In 1992, Bill Clinton ran for president to “provide leadership that
will restore the American dream, that will fight for the forgotten middle
class, that will provide more opportunity, insist on more responsibility
and create a greater sense of community for this great country.’’
The rationale for the presidency of George W. Bush—the legacy he
wanted to leave—was that he would “restore honor and integrity
to the White House.’’ Bush, the “compassionate conservative,’’
proclaimed no intention of radically altering the policy course of a prosperous
country at peace.
Then, the attacks of Sept. 11, 2001 happened, and Bush embraced a different
potential legacy: He would become the “war president” who
took on global terrorism and Saddam Hussein after too many dangerous years
of half-hearted reactions to both. Now, as Bush told the nation upon accepting
his party’s renomination this month, “I wake up every morning
thinking about how to better protect our country. I will never relent
in defending America —whatever it takes.’’
This simple explanation of what he wants his legacy to be addresses the
most important issue to voters—security—and underscores the
leadership qualities Americans want in a president but that can’t
be conveyed through policy proposals. And it seems to be working. What’s
holding Kerry back is that he has yet to put forward a compelling legacy
to compete with Bush’s.
Kerry won his party’s nomination by running as the “real deal,’’
who in a crowded field was the only Democrat who could beat Bush. At the
Democratic convention, the argument was that Kerry would make America
“strong at home and respected in the world.’’
When the sole rationale put forward for Kerry’s foreign policy leadership—his
service in Vietnam—was impugned by swift boat veterans opposing
his candidacy, this became an empty slogan. Kerry chose not to complete
his Vietnam story—the different courage needed to criticize the
war after returning home and the life of public service that ensued—and
tell voters what it all means today.
For nearly two months, the Bush campaign was free to fill in those blanks.
It isn’t that Kerry lacks an agenda; in fact, he has a popular one.
In addition to his critiques of Bush and an explanation of what Kerry
would have done differently, he needs to flesh out what he would do—not
just in Iraq, but with his presidency.
The contours of what his legacy could be are becoming clear: He will be
the adult who cleaned up the mess the careless and reckless Bush has made.
This is a natural fit for Kerry’s biography and personality.

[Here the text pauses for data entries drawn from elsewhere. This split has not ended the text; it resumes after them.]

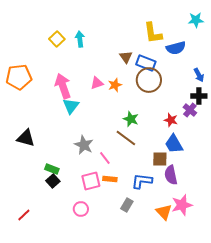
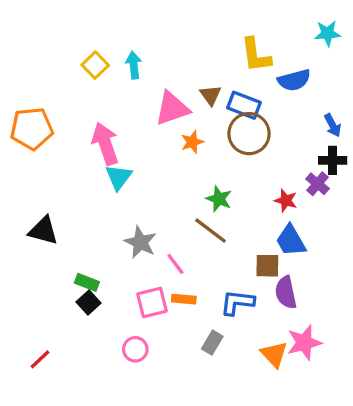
pink triangle: (97, 83) -> (172, 109), moved, size x1.6

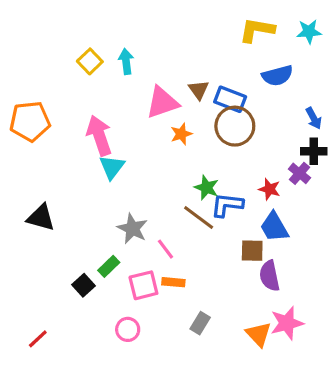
yellow L-shape: (256, 55) -> (257, 30), moved, turned 108
green rectangle: (87, 282) -> (109, 266), moved, turned -65
blue L-shape: (237, 302) -> (227, 205), moved

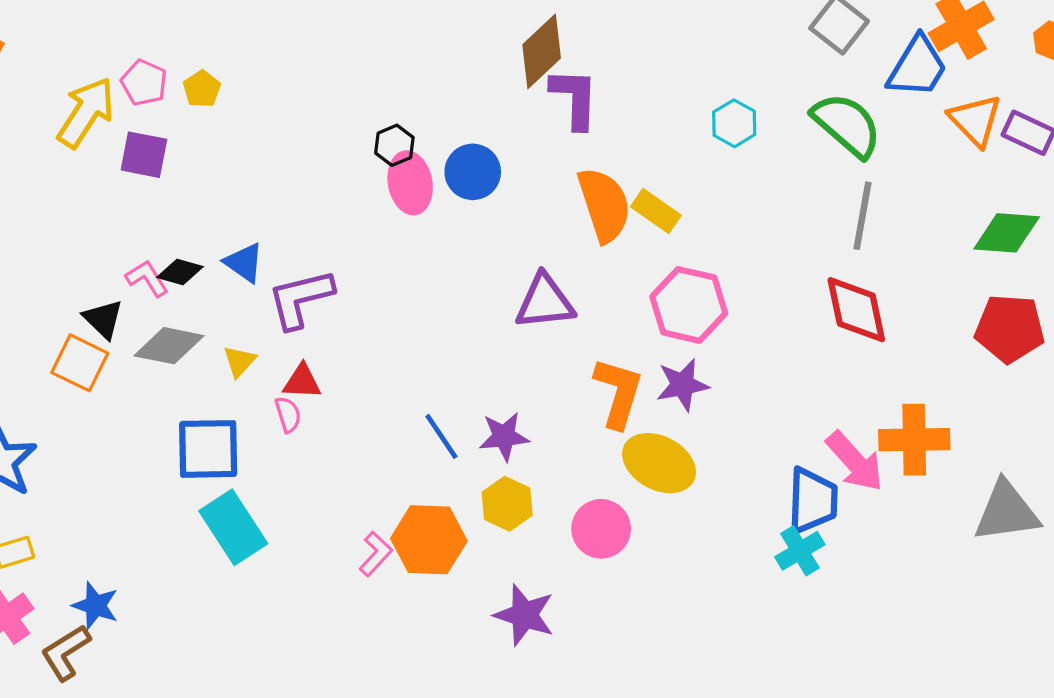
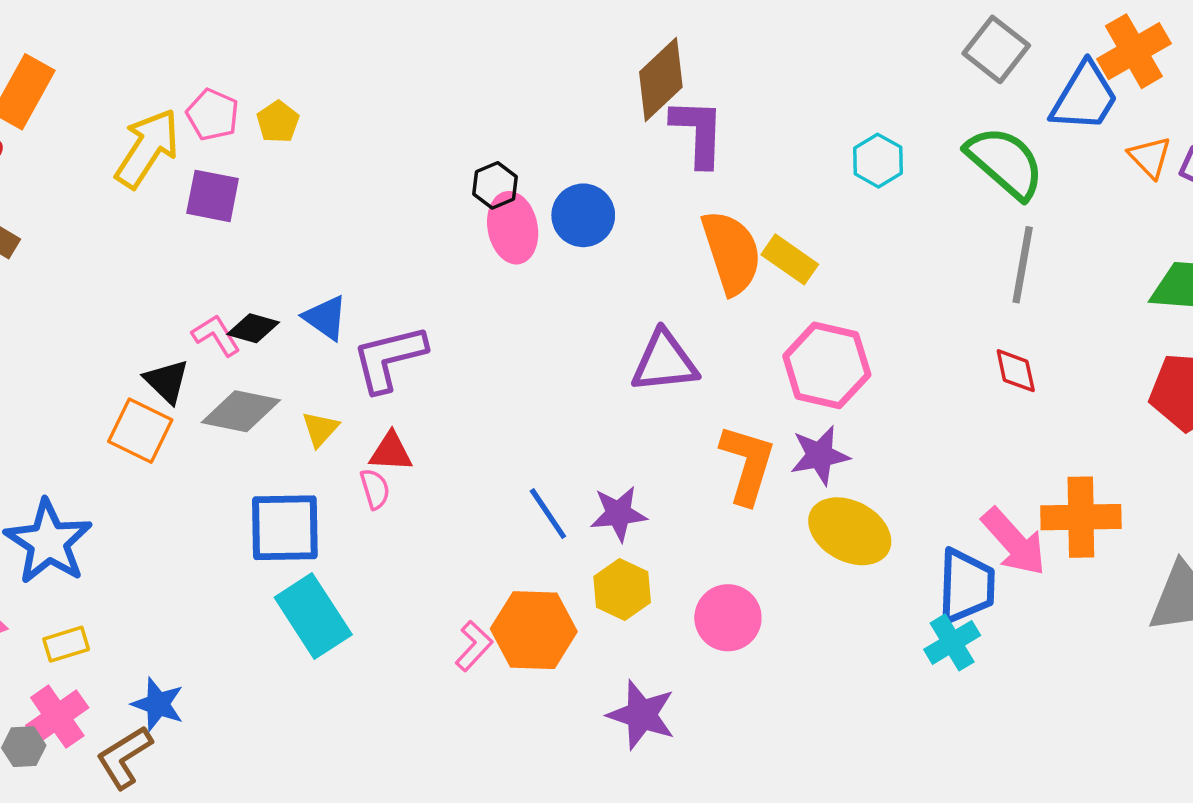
orange triangle: (975, 120) -> (1150, 157), size x0.7
red diamond: (856, 310) -> (1016, 371), size x0.6
yellow ellipse: (659, 463) -> (850, 531), moved

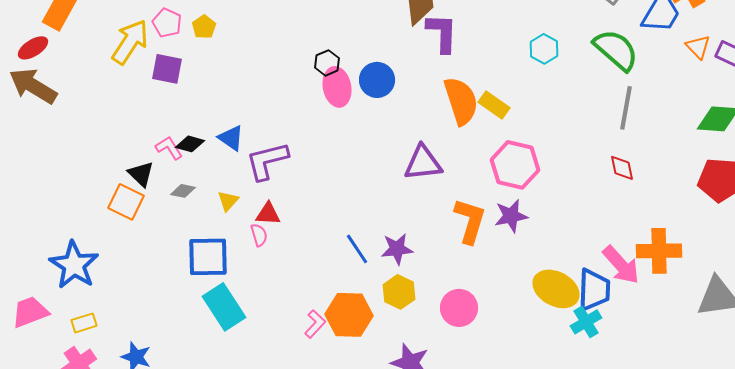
gray diamond: (241, 411) -> (183, 191), size x0.6
yellow ellipse: (850, 531) -> (556, 289), moved

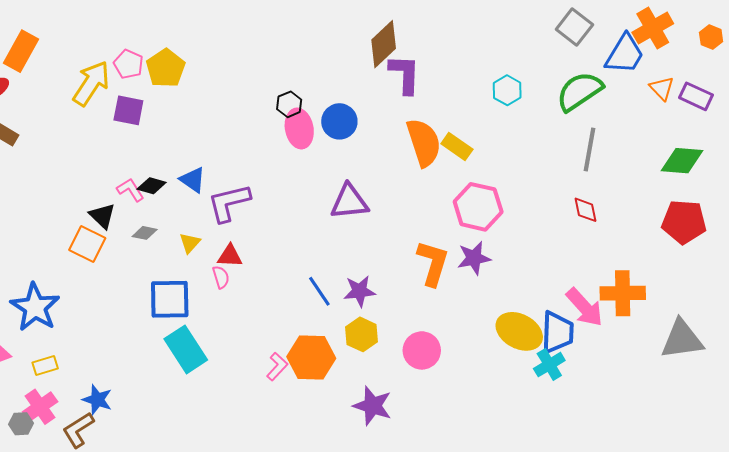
yellow pentagon: (204, 27) -> (166, 68), size x1.6
green semicircle: (616, 50) -> (579, 91), turned -75
purple triangle: (423, 163) -> (349, 202), moved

As Kerry said in his speech, “It is never easy to discuss what has
gone wrong while our troops are in constant danger.... I know this dilemma
firsthand. After serving in war, I returned home to offer my own personal
voice of dissent. I did so because I believed strongly that we owed it
(to) those risking their lives to speak truth to power. We still do.’’
As we approach the presidential debates, Kerry’s august demeanor
and languorous seriousness can be an asset if framed as part of a man
who will repair the damage an intemperate Bush has done to the country’s
economy and security.
And if Kerry is allowed to be Kerry, voters will sense his authenticity—the
most potent rebuttal to the charge of “flip-flop.’’
Kerry now has three debates and just over 30 days to persuade voters to
give him a chance to add his legacy to the history of America.